- Surrogate Key - This is non essential data element that simply represent a record in the table but is not part of the business data. For example, an auto-generated identity key or a GUID.
- Natural Key - One or more data elements that are part of the data and is defined as a primary key. For example - ItemNumber or ItemDescription in an InventoryItems table.
- Composite Key - When two or more keys are joined to form the primary key. It generally is a combination of two or more natural keys.
This is not cast in stone, but most developers would prefer a surrogate key such as an identity column as a primary key which makes it easier to join multiple tables for querying purpose etc. It also makes it easier if you are using code generators such as nHibernate to generate your data access layer. But, if you ask a DBA, you may get a different answer. They much rather see natural key as a primary key, even if you have to use composite key to define it.
Personally, I like having an auto generated identity column as a primary key in base tables such as Employees with an EmployeeID as a primary key and Stores table with StoreID.
For linking tables, I much rather use a composite key instead of an identity column. For example, if I have EmployeeStores table which links Employees and Stores, instead of having an identity column EmployeeStoreID, I rather have EmployeeID and StoreID as a composite primary key. You may be wondering why not use an identity key instead?
Let's assume your application has a constraint i.e. an Employee can only be assigned to one store. If you have EmployeeStoreID as your primary key, the following records are perfectly legal...
EmployeeStoreID | EmployeeID | StoreID |
---|---|---|
1 | 100 | 20 |
2 | 100 | 30 |
This doesn't satisfy business constraint, does it? Sure, your application should enforce this but what if someone enters data directly? You can also enforce this by creating a unique constraint on EmployeeID and StoreID, but to me that is another layer of complexity. If I made EmployeeID and StoreID as a composite primary key, I wouldn't have this problem.
Linking tables like these are generally not involved in complex join operations so having a composite key shouldn't force you to write more complex queries. Code generators that I am aware of or have worked with also support composite primary keys.
There is still one issue though that I haven't addressed yet. What if you want to update a record, how do you determine which record to update?

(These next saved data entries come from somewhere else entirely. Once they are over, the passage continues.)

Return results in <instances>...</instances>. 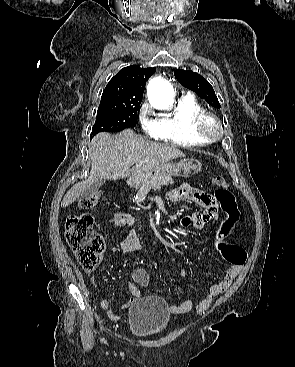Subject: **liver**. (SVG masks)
<instances>
[{
	"label": "liver",
	"instance_id": "6515ba94",
	"mask_svg": "<svg viewBox=\"0 0 295 367\" xmlns=\"http://www.w3.org/2000/svg\"><path fill=\"white\" fill-rule=\"evenodd\" d=\"M177 147L149 141L126 129L117 135L97 134L89 145L90 175L65 194L61 206L67 207L97 180H117L139 176L172 159L184 157ZM134 167L131 169V166Z\"/></svg>",
	"mask_w": 295,
	"mask_h": 367
}]
</instances>
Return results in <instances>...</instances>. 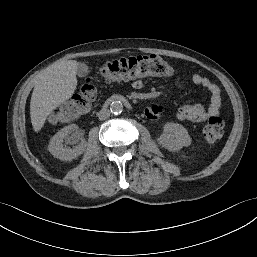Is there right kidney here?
Segmentation results:
<instances>
[{
	"label": "right kidney",
	"instance_id": "obj_1",
	"mask_svg": "<svg viewBox=\"0 0 257 257\" xmlns=\"http://www.w3.org/2000/svg\"><path fill=\"white\" fill-rule=\"evenodd\" d=\"M76 129L77 126L74 124L66 126L59 130L51 138L48 150L54 157L59 158L63 161H71L77 158L85 151L86 146L84 142H81L80 144L76 145L73 149L63 144L64 141H66L69 144H74L82 139L81 135L77 132L74 133L71 137H69V134H71Z\"/></svg>",
	"mask_w": 257,
	"mask_h": 257
}]
</instances>
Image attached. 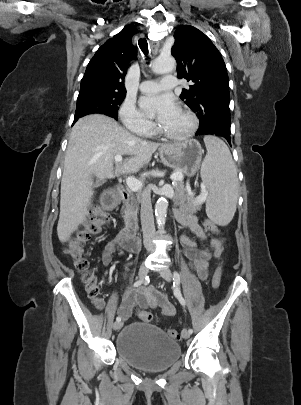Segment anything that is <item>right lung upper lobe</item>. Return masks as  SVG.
Wrapping results in <instances>:
<instances>
[{
  "mask_svg": "<svg viewBox=\"0 0 301 405\" xmlns=\"http://www.w3.org/2000/svg\"><path fill=\"white\" fill-rule=\"evenodd\" d=\"M135 33L137 31L133 28H124L97 50L81 80L79 94L88 92L126 94L124 78L127 65L137 55V49L131 42Z\"/></svg>",
  "mask_w": 301,
  "mask_h": 405,
  "instance_id": "1",
  "label": "right lung upper lobe"
}]
</instances>
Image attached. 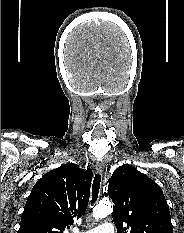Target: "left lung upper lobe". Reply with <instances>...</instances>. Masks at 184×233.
<instances>
[{"mask_svg":"<svg viewBox=\"0 0 184 233\" xmlns=\"http://www.w3.org/2000/svg\"><path fill=\"white\" fill-rule=\"evenodd\" d=\"M108 195L115 204L117 233H173L162 189L132 165H122L113 173Z\"/></svg>","mask_w":184,"mask_h":233,"instance_id":"5c2ea615","label":"left lung upper lobe"}]
</instances>
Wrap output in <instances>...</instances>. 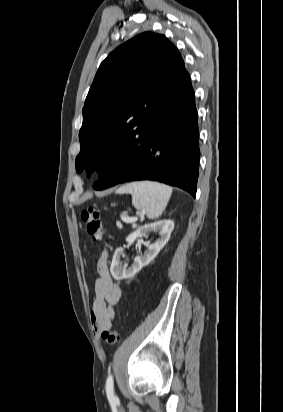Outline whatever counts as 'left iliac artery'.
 Returning <instances> with one entry per match:
<instances>
[{
    "instance_id": "44dca946",
    "label": "left iliac artery",
    "mask_w": 283,
    "mask_h": 412,
    "mask_svg": "<svg viewBox=\"0 0 283 412\" xmlns=\"http://www.w3.org/2000/svg\"><path fill=\"white\" fill-rule=\"evenodd\" d=\"M106 394L109 401L117 402L118 398L114 394V383H113V376L109 374L107 381H106Z\"/></svg>"
}]
</instances>
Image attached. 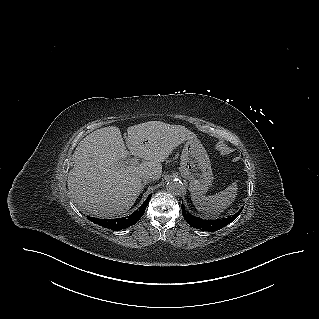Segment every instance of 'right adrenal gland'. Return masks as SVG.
Wrapping results in <instances>:
<instances>
[{"instance_id":"2a0ac1e0","label":"right adrenal gland","mask_w":319,"mask_h":319,"mask_svg":"<svg viewBox=\"0 0 319 319\" xmlns=\"http://www.w3.org/2000/svg\"><path fill=\"white\" fill-rule=\"evenodd\" d=\"M147 184V182L145 181V182H143V184H142V188H141V193L143 192V189H144V187H145V185Z\"/></svg>"}]
</instances>
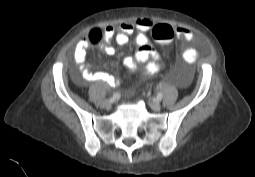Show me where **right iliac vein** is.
<instances>
[{
  "label": "right iliac vein",
  "instance_id": "1",
  "mask_svg": "<svg viewBox=\"0 0 255 177\" xmlns=\"http://www.w3.org/2000/svg\"><path fill=\"white\" fill-rule=\"evenodd\" d=\"M101 106L103 107V108H109L110 106H111V101L110 100H103L102 102H101Z\"/></svg>",
  "mask_w": 255,
  "mask_h": 177
}]
</instances>
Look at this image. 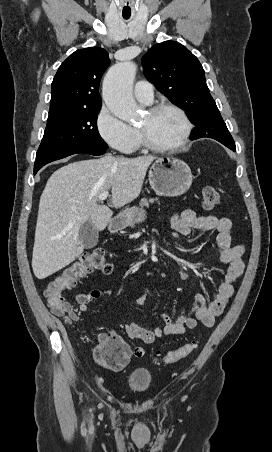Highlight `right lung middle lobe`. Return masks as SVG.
Segmentation results:
<instances>
[{
  "mask_svg": "<svg viewBox=\"0 0 272 452\" xmlns=\"http://www.w3.org/2000/svg\"><path fill=\"white\" fill-rule=\"evenodd\" d=\"M100 107L49 114L38 154L59 152L72 147L106 150L97 129Z\"/></svg>",
  "mask_w": 272,
  "mask_h": 452,
  "instance_id": "1",
  "label": "right lung middle lobe"
}]
</instances>
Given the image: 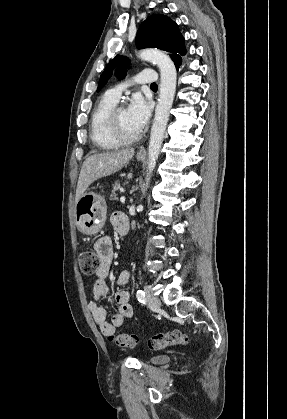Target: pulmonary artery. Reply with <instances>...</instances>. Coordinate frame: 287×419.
Instances as JSON below:
<instances>
[{"mask_svg":"<svg viewBox=\"0 0 287 419\" xmlns=\"http://www.w3.org/2000/svg\"><path fill=\"white\" fill-rule=\"evenodd\" d=\"M158 79V76L156 72L152 70H143L133 78L134 84H146V83H156ZM128 86L127 83L119 84L112 89L108 90V95L114 98L115 100H118L121 96L122 91Z\"/></svg>","mask_w":287,"mask_h":419,"instance_id":"obj_1","label":"pulmonary artery"}]
</instances>
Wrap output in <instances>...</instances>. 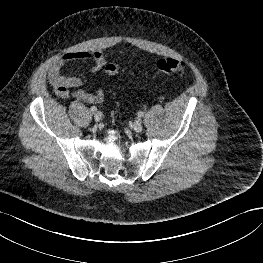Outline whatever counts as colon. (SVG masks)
<instances>
[{
	"label": "colon",
	"mask_w": 263,
	"mask_h": 263,
	"mask_svg": "<svg viewBox=\"0 0 263 263\" xmlns=\"http://www.w3.org/2000/svg\"><path fill=\"white\" fill-rule=\"evenodd\" d=\"M156 67L159 72L167 75L183 76L186 73L185 63L182 60L172 57L160 59ZM105 70L112 75L120 74L123 71L119 65L113 63L107 64Z\"/></svg>",
	"instance_id": "5ec220e1"
}]
</instances>
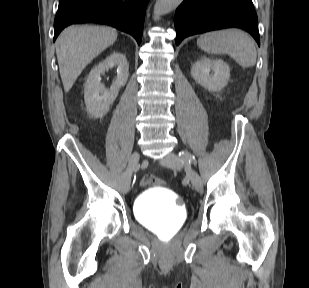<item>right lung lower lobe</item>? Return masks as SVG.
<instances>
[{
  "instance_id": "98d812e1",
  "label": "right lung lower lobe",
  "mask_w": 309,
  "mask_h": 288,
  "mask_svg": "<svg viewBox=\"0 0 309 288\" xmlns=\"http://www.w3.org/2000/svg\"><path fill=\"white\" fill-rule=\"evenodd\" d=\"M148 2L149 0H59L53 40L70 24L94 22L127 32L140 44Z\"/></svg>"
}]
</instances>
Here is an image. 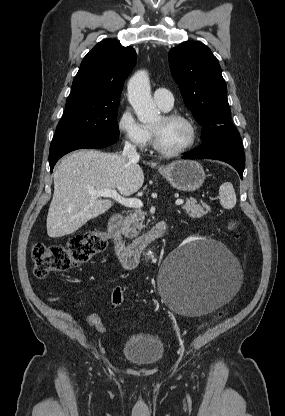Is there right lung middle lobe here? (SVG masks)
I'll use <instances>...</instances> for the list:
<instances>
[{
    "label": "right lung middle lobe",
    "instance_id": "dd1d6c3e",
    "mask_svg": "<svg viewBox=\"0 0 285 416\" xmlns=\"http://www.w3.org/2000/svg\"><path fill=\"white\" fill-rule=\"evenodd\" d=\"M119 99L81 100L68 97L55 135L88 134L119 136Z\"/></svg>",
    "mask_w": 285,
    "mask_h": 416
}]
</instances>
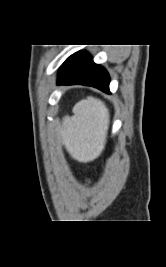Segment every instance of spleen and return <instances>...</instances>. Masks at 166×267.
Wrapping results in <instances>:
<instances>
[{"instance_id":"3e777b00","label":"spleen","mask_w":166,"mask_h":267,"mask_svg":"<svg viewBox=\"0 0 166 267\" xmlns=\"http://www.w3.org/2000/svg\"><path fill=\"white\" fill-rule=\"evenodd\" d=\"M72 117L66 116L61 131L70 155L79 162L96 159L104 149L109 127V112L105 104L87 97L73 109Z\"/></svg>"}]
</instances>
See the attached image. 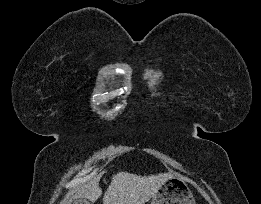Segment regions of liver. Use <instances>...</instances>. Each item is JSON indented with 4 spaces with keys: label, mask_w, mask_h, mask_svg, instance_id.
Returning <instances> with one entry per match:
<instances>
[{
    "label": "liver",
    "mask_w": 261,
    "mask_h": 204,
    "mask_svg": "<svg viewBox=\"0 0 261 204\" xmlns=\"http://www.w3.org/2000/svg\"><path fill=\"white\" fill-rule=\"evenodd\" d=\"M172 175V172L150 176L118 172L112 176L103 197V204H145ZM101 177L102 174H99L90 182L80 186L66 204H71L75 199L95 202L102 194L99 187Z\"/></svg>",
    "instance_id": "obj_1"
}]
</instances>
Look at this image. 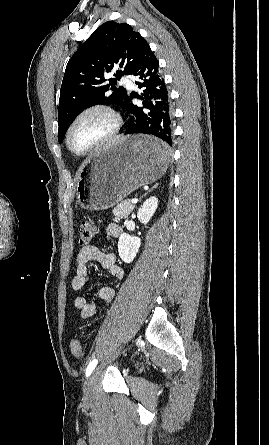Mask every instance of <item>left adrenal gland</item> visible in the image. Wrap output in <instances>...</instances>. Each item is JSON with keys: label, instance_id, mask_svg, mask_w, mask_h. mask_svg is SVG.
Segmentation results:
<instances>
[{"label": "left adrenal gland", "instance_id": "obj_1", "mask_svg": "<svg viewBox=\"0 0 269 445\" xmlns=\"http://www.w3.org/2000/svg\"><path fill=\"white\" fill-rule=\"evenodd\" d=\"M157 187H158V184H155V185H154L152 188H150V189H149L143 196H146L147 193L151 192L154 188H157ZM143 196H142V197H143ZM142 197H141V198H142Z\"/></svg>", "mask_w": 269, "mask_h": 445}]
</instances>
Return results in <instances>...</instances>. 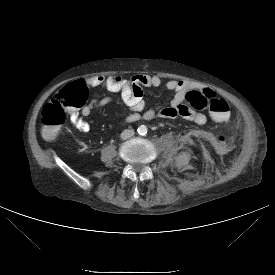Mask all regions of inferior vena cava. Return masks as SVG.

For example, assume an employee can be assigned to multiple stores. consider the following table...
EmployeeID | StoreID |
---|---|
100 | 20 |
100 | 30 |
110 | 30 |
120 | 40 |
Employee 100 is assigned to stores 20 and 30. Now imagine this employee no longer works in store 20 but instead now works in store 40. The manager now updates this employees record via UI and changes his/her store from 20 to 40.
How would you know which record to update? Do you update the 1st record (correct one) or do you update second record (storeID=30) since your stored procedure likely received EmployeeID=100 and StoreID=40?
There are couple of ways to get around this problem.
- You can have your application send the stored procedure both old store ID and new store ID and you would know which record to update.
- You can have the EmployeeStoreID as an auto increment column and your application can pass this ID to your stored procedure to update the record.
Personally, I prefer option #1. If you are using typed data sets or even data access layer using code generators, you will have access to row state which will give you the original and updated values that you can pass to your stored procedure. Alternatively, you can code in a way to keep track of old value and pass it along with the new value.
I generally don't post as a programmer on this blog, I have another blog for that, but here I felt it necessary to discuss a bit about programming. I hope you've enjoyed reading this as much as I've enjoyed writing it. Your comments are appreciated.
Thank you